▼
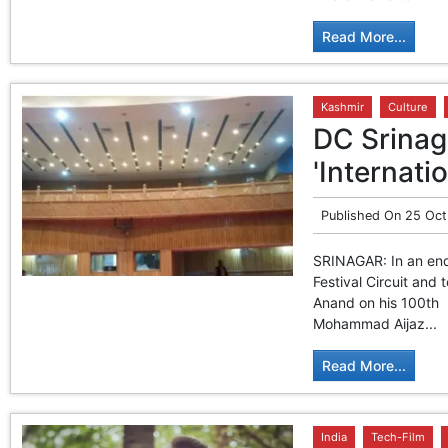
Read More...
Kashmir
Culture
DC Srina
'Internati
Published On
25 Oct
SRINAGAR: In an ende
Festival Circuit and
Anand on his 100th 
Mohammad Aijaz...
Read More...
India
Tech-Film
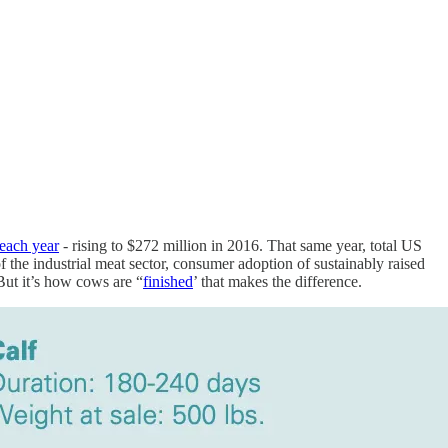
each year
- rising to $272 million in 2016. That same year, total US
f the industrial meat sector, consumer adoption of sustainably raised
. But it’s how cows are “
finished
’ that makes the difference.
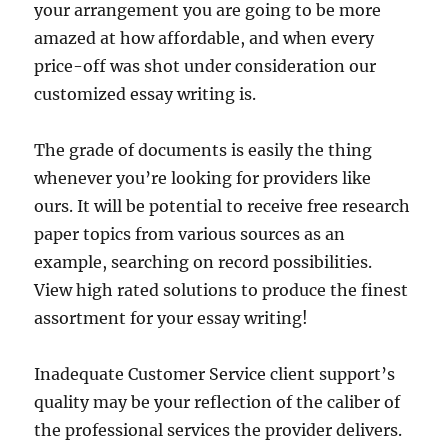
your arrangement you are going to be more
amazed at how affordable, and when every
price-off was shot under consideration our
customized essay writing is.
The grade of documents is easily the thing
whenever you’re looking for providers like
ours. It will be potential to receive free research
paper topics from various sources as an
example, searching on record possibilities.
View high rated solutions to produce the finest
assortment for your essay writing!
Inadequate Customer Service client support’s
quality may be your reflection of the caliber of
the professional services the provider delivers.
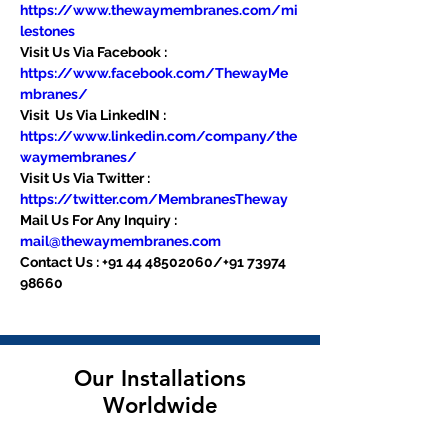
https://www.thewaymembranes.com/mi
lestones
Visit Us Via Facebook : 
https://www.facebook.com/ThewayMe
mbranes/
Visit  Us Via LinkedIN : 
https://www.linkedin.com/company/the
waymembranes/
Visit Us Via Twitter : 
https://twitter.com/MembranesTheway
Mail Us For Any Inquiry : 
mail@thewaymembranes.com
Contact Us : +91 44 48502060/+91 73974 
98660
Our Installations
Worldwide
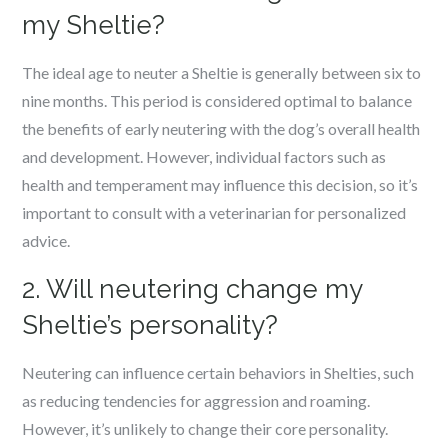
my Sheltie?
The ideal age to neuter a Sheltie is generally between six to
nine months. This period is considered optimal to balance
the benefits of early neutering with the dog’s overall health
and development. However, individual factors such as
health and temperament may influence this decision, so it’s
important to consult with a veterinarian for personalized
advice.
2. Will neutering change my
Sheltie’s personality?
Neutering can influence certain behaviors in Shelties, such
as reducing tendencies for aggression and roaming.
However, it’s unlikely to change their core personality.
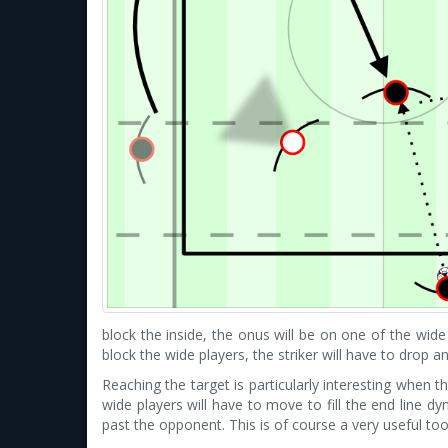
block the inside, the onus will be on one of the wide 
block the wide players, the striker will have to drop 
Reaching the target is particularly interesting when t
wide players will have to move to fill the end line dy
past the opponent. This is of course a very useful to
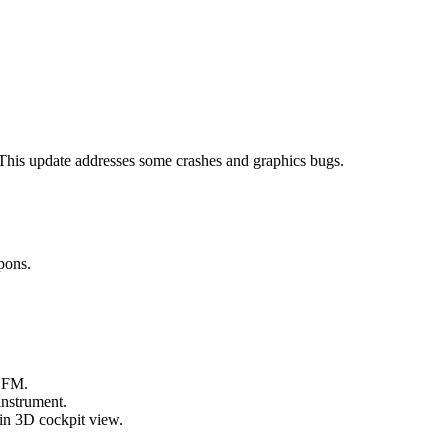
 This update addresses some crashes and graphics bugs.
pons.
 FM.
instrument.
in 3D cockpit view.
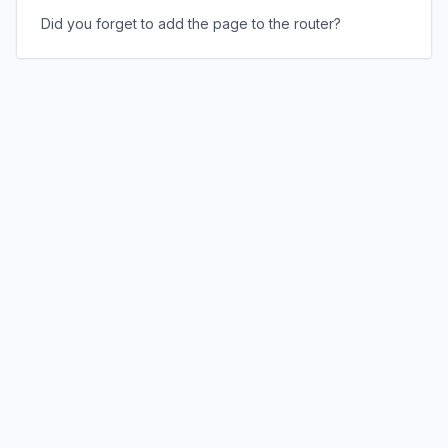
Did you forget to add the page to the router?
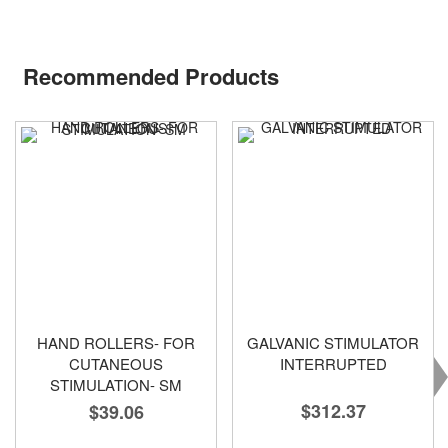
Recommended Products
HAND ROLLERS- FOR
GALVANIC STIMULATOR
CUTANEOUS
INTERRUPTED
STIMULATION- SM
$312.37
$39.06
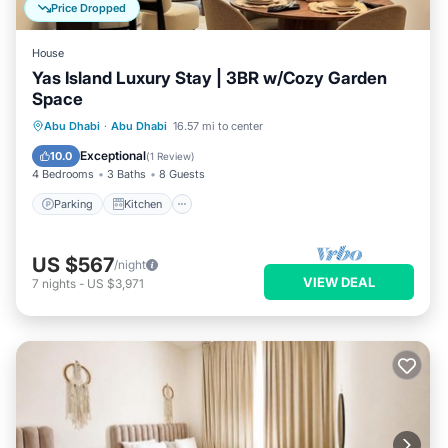
Price Dropped
House
Yas Island Luxury Stay | 3BR w/Cozy Garden
Space
Parking
Kitchen
Air Conditioner
Abu Dhabi
·
Abu Dhabi
16.57 mi to center
Internet
Exceptional
10.0
(
1 Review
)
4 Bedrooms
3 Baths
8 Guests
Parking
Kitchen
US $567
/night
VIEW DEAL
7
nights
-
US $3,971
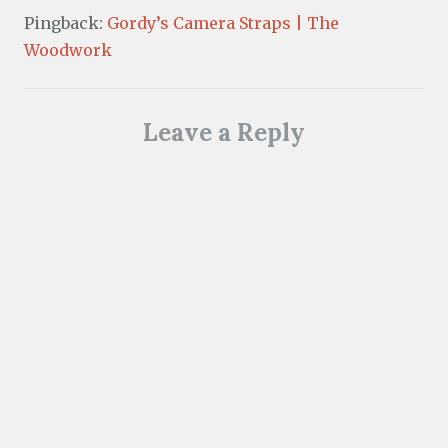
Pingback:
Gordy’s Camera Straps | The
Woodwork
Leave a Reply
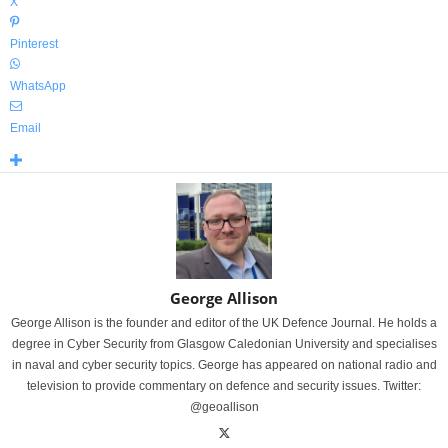
X
Pinterest
WhatsApp
Email
George Allison
George Allison is the founder and editor of the UK Defence Journal. He holds a
degree in Cyber Security from Glasgow Caledonian University and specialises
in naval and cyber security topics. George has appeared on national radio and
television to provide commentary on defence and security issues. Twitter:
@geoallison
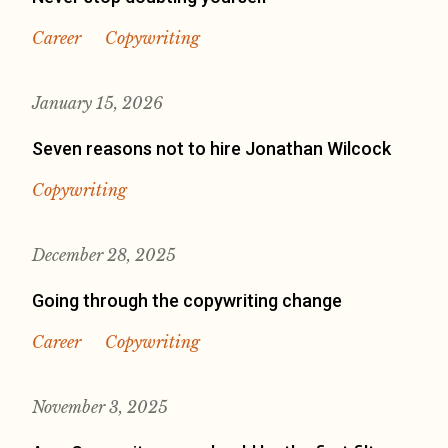
Career
Copywriting
January 15, 2026
Seven reasons not to hire Jonathan Wilcock
Copywriting
December 28, 2025
Going through the copywriting change
Career
Copywriting
November 3, 2025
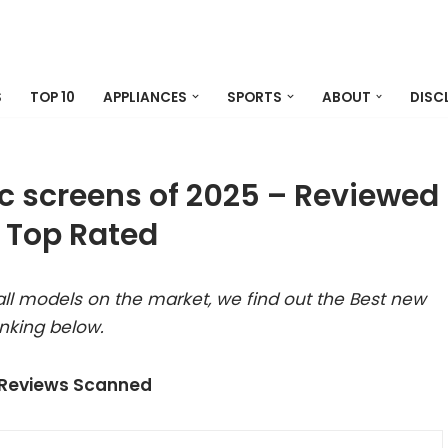
S
TOP 10
APPLIANCES
SPORTS
ABOUT
DISC
c screens of 2025 – Reviewed
 Top Rated
ll models on the market, we find out the Best new
nking below.
 Reviews Scanned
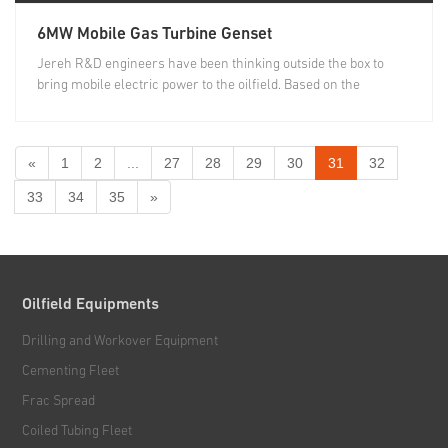
6MW Mobile Gas Turbine Genset
Jereh R&D engineers have been thinking outside the box to
bring mobile electric power to the oilfield. Based on the
growing...
«
1
2
...
27
28
29
30
31
32
33
34
35
»
Oilfield Equipments
Drilling and Workover Equipment
Cementing Fleet
Frac Spread
Coiled Tubing Fleet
▲
Count up every line above that has the word "players" in it; answer with the number alone.

## EXERCISE RESULT
2